If we were to repurchase your notes immediately after the Original Issue Date, the price you receive may be higher than the Estimated Initial Value of the notes.
Assuming that all relevant factors remain constant after the Original Issue Date, the price at which HSBC Securities (USA) Inc. may initially buy or sell the notes in the secondary market, if any, and the value that we may initially use for customer account statements, if we provide any customer account statements at all, may exceed the Estimated Initial Value on the Pricing Date for a temporary period expected to be approximately 7 months after the Original Issue Date. This temporary price difference may exist because, in our discretion, we may elect to effectively reimburse to investors a portion of the estimated cost of hedging our obligations under the notes and other costs in connection with the notes that we will no longer expect to incur over the term of the notes. We will make such discretionary election and determine this temporary reimbursement period on the basis of a number of factors, including the tenor of the notes and any agreement we may have with the distributors of the notes. The amount of our estimated costs which we effectively reimburse to investors in this way may not be allocated ratably throughout the reimbursement period, and we may discontinue such reimbursement at any time or revise the duration of the reimbursement period after the Original Issue Date of the notes based on changes in market conditions and other factors that cannot be predicted.
The notes lack liquidity.
The notes will not be listed on any securities exchange. HSBC Securities (USA) Inc. is not required to offer to purchase the notes in the secondary market, if any exists. Even if there is a secondary market, it may not provide enough liquidity to allow you to trade or sell the notes easily. Because other dealers are not likely to make a secondary market for the notes, the price at which you may be able to trade your notes is likely to depend on the price, if any, at which HSBC Securities (USA) Inc. is willing to buy the notes.

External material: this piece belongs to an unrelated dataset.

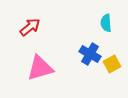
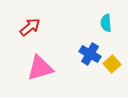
yellow square: rotated 12 degrees counterclockwise
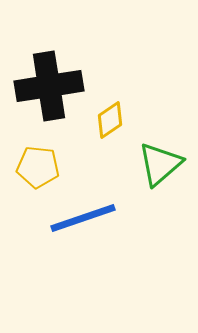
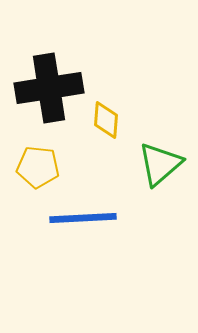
black cross: moved 2 px down
yellow diamond: moved 4 px left; rotated 51 degrees counterclockwise
blue line: rotated 16 degrees clockwise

Potential conflicts of interest may exist.
HSBC and its affiliates play a variety of roles in connection with the issuance of the notes, including acting as calculation agent and hedging our obligations under the notes. In performing these duties, the economic interests of the calculation agent and other affiliates of
PS-6 |
ours are potentially adverse to your interests as an investor in the notes. We will not have any obligation to consider your interests as a holder of the notes in taking any action that might affect the value of your notes.
Uncertain tax treatment.
For a discussion of the U.S. federal income tax consequences of your investment in the notes, please see the discussion under “U.S. Federal Income Tax Considerations” herein and the discussion under “U.S. Federal Income Tax Considerations” in the accompanying prospectus supplement.
Risks associated with non-U.S. companies.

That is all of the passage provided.